"Fakat o cüz’î ve elîm neticelere karşı, imdâdât-ı hassa-i Rahmâniye ve ihsanat-ı hususiye-i Rabbâniye ile musibete düşen efradın feryatlarına ve beliyyelere giriftâr olan eşhasın istiğaselerine yetişir." Şüzuzat ile izah eder misiniz?

Cevap

Değerli Kardeşimiz;

"Fakat o cüz'î ve elîm neticelere karşı, imdâdât-ı hassa-i Rahmâniye ve ihsanat-ı hususiye-i Rabbâniye ile musibete düşen efradın feryatlarına ve beliyyelere giriftâr olan eşhasın istiğaselerine yetişir. Ve fâil-i muhtar olduğunu ve her bir şeyin her bir işi, onun meşîetine bağlı bulunduğunu ve umum kanunları dahi daima irade ve ihtiyarına tâbi bulunmalarını ve o kanunların tazyikinden feryat eden fertleri, bir Rabb-i Rahîm dinlediğini ve imdatlarına ihsanıyla yetiştiğini göstermekle; esmâ-i hüsnânın kayıtsız ve hadsiz cilvelerine hadsiz ve kayıtsız bir meydan açmak için o küllî âdetullah düsturlarının ve o umumî kanunların şüzuzâtıyla ve hem, şerli cüz'î neticeleriyle, hususî ihsanat ve hususî teveddüdat, yani sevdirmekle hususi tecelliyat kapılarını açmıştır."(1)

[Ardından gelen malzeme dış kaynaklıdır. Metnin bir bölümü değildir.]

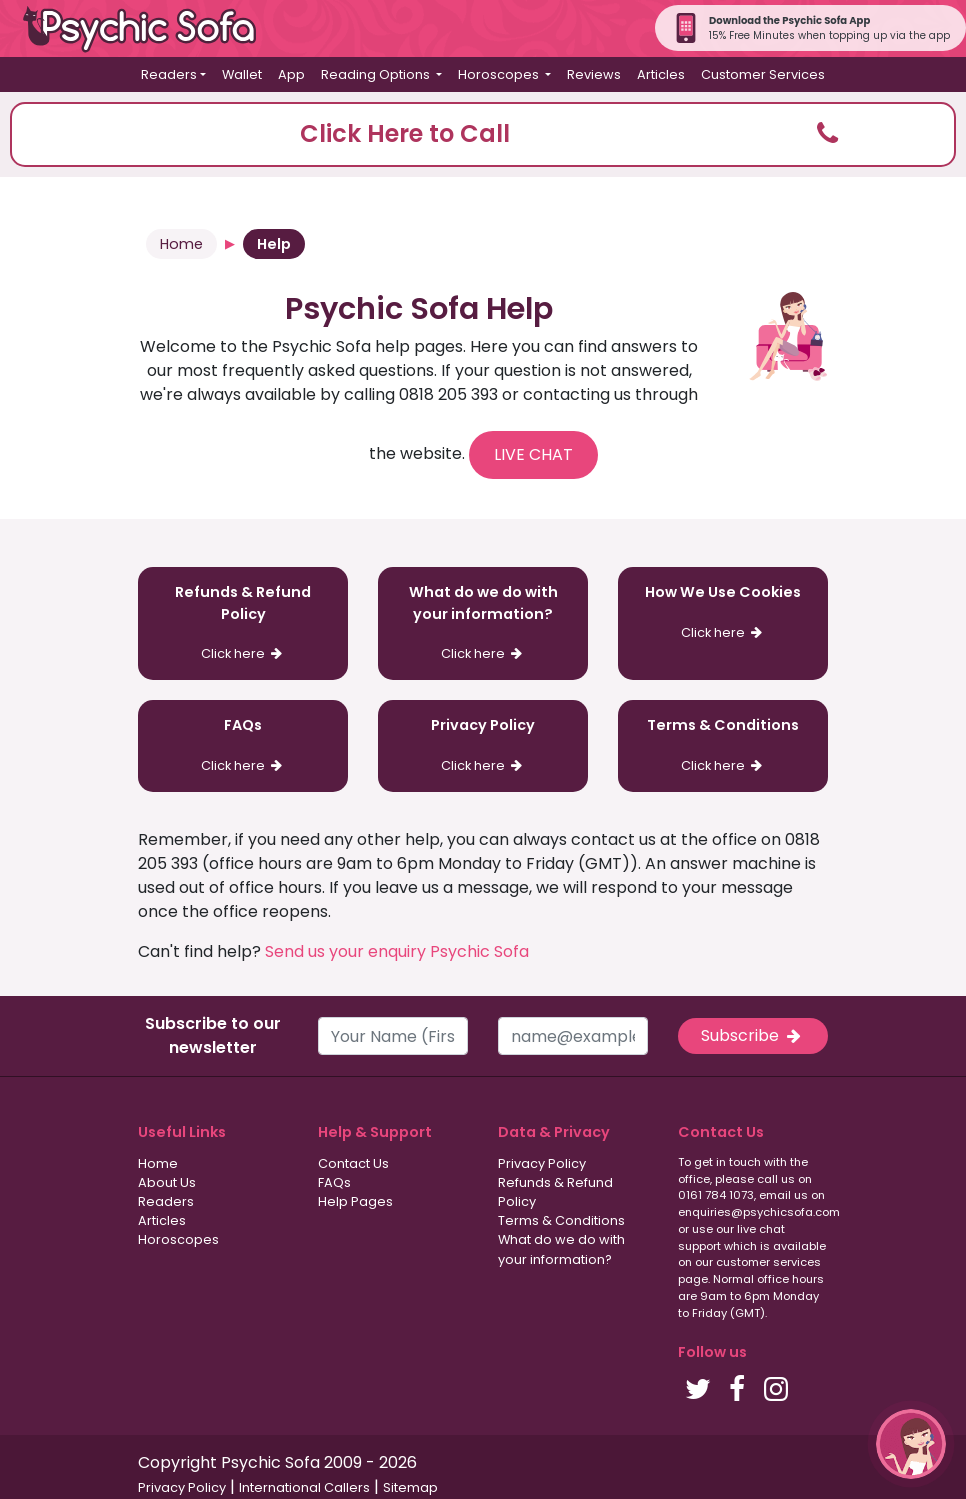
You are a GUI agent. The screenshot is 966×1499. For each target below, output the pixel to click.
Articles (661, 74)
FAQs (334, 1182)
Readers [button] (169, 74)
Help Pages (355, 1201)
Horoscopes (178, 1239)
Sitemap (410, 1487)
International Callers (304, 1487)
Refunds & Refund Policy (555, 1192)
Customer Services (763, 74)
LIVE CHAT (533, 454)
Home (181, 244)
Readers (166, 1201)
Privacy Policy (542, 1163)
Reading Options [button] (377, 74)
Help (274, 244)
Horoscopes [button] (500, 74)
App (291, 74)
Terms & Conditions (561, 1220)
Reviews (594, 74)
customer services (768, 1262)
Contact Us (353, 1163)
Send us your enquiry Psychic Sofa (397, 951)
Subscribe (753, 1035)
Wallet (242, 74)
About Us (167, 1182)
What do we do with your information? (561, 1249)
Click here (243, 653)
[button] (483, 134)
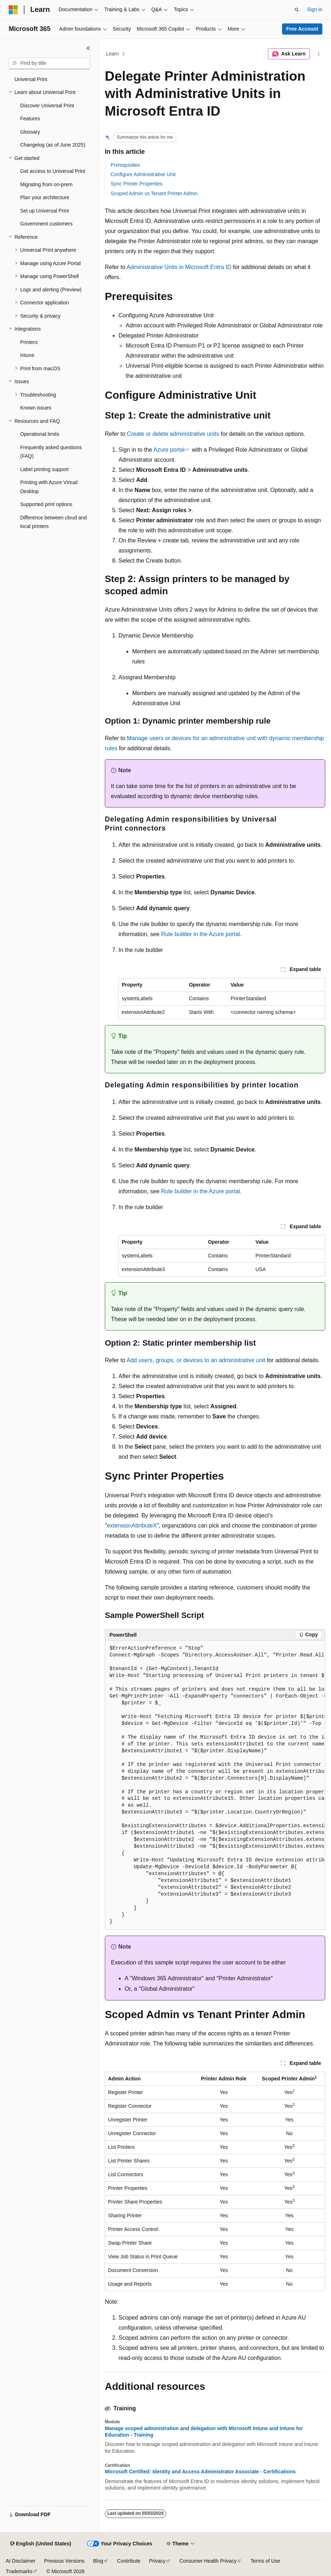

Buradaki şüzuzat, umumî kanunların dışına çıkmak mânasına geliyor. Mesela, zelzelenin her şeyi yerle bir etmesi, ateşin yakması, zehrin öldürmesi, soğuğun üşütmesi umumî bir kaidedir ve sünnetullah kanunudur. Bazı insanlara zarar vermemesi şüzuzat oluyor. Yani umumî kanunun delinmesi demek oluyor.

Allah’ın umumî kanunları içinde hususî olarak rahmet ve şefkatini bazı kullarına tecelli ettirmesi, iki şekilde oluyor.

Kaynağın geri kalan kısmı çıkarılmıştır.